- #1

fluidistic

Gold Member

- 3,948

- 263

## Homework Statement

Consider a harmonic oscillator with generalized coordinates q and p with a frequency omega and mass m.

Let the transformation (p,q) -> (Q,P) be such that [itex]F_2(q,P,t)=\frac{qP}{\cos \theta }-\frac{m\omega }{2}(q^2+P^2)\tan \theta[/itex].

1)Find [itex]K(Q,P)[/itex] where [itex]\theta[/itex] is a function of time and K is the Hamiltonian in function of Q and P.

2)For which values of [itex]\theta (t)[/itex] does [itex]K(Q,P)[/itex] vanishes?

## Homework Equations

[itex]H=\frac{p^2}{2m}+\frac{\omega m }{2}[/itex].

[itex]p=\frac{\partial F_2}{\partial q}, Q=\frac{\partial F_2}{\partial P}[/itex]

[itex]K=H+\frac{\partial F_2}{\partial t}[/itex]

## The Attempt at a Solution

I guess the main idea is to calculate [itex]\frac{\partial F_2}{\partial t}[/itex] and express p and q in terms of P and Q.

Playing with the relevant equations I get that [itex]q=Q\cos \theta +m \omega P \sin \theta[/itex], [itex]p=\frac{P}{\cos \theta }-m\omega \tan \theta (Q\cos \theta + m\omega P \sin \theta )[/itex].

Also, [itex]\frac{\partial F_2}{\partial t}=qP\dot \theta \sin \theta - \frac{m\omega }{2}(q^2+P^2)\left ( \frac{\dot \theta }{\sin ^2 \theta } \right ) [/itex].

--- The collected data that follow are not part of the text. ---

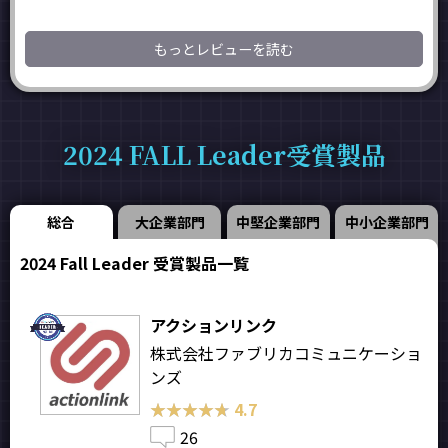
もっとレビューを読む
2024 FALL Leader受賞製品
総合
大企業部門
中堅企業部門
中小企業部門
2024 Fall Leader 受賞製品一覧
アクションリンク
株式会社ファブリカコミュニケーショ
ンズ
★★★★★
★★★★★
4.7
26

This gave me [itex]K=\frac{1}{2m} \left [ \frac{P}{\cos \theta }-m\omega (Q\cos \theta+m \omega \sin \theta ) \tan \theta \right ] ^2+\frac{m\omega}{2}(Q\cos \theta + m \omega P \sin \theta )^2+ (Q \cos \theta + m \omega P \sin \theta )P\dot \theta \sin \theta -\frac{m\omega }{2} [(Q\cos \theta + m\omega P \sin \theta)^2+P^2]\left ( \frac{\dot \theta }{\sin ^2 \theta } \right )[/itex].

The new Hamiltonian does indeed depends on the variables it should, but it looks so horrible that I cannot believe I made things right. What am I missing?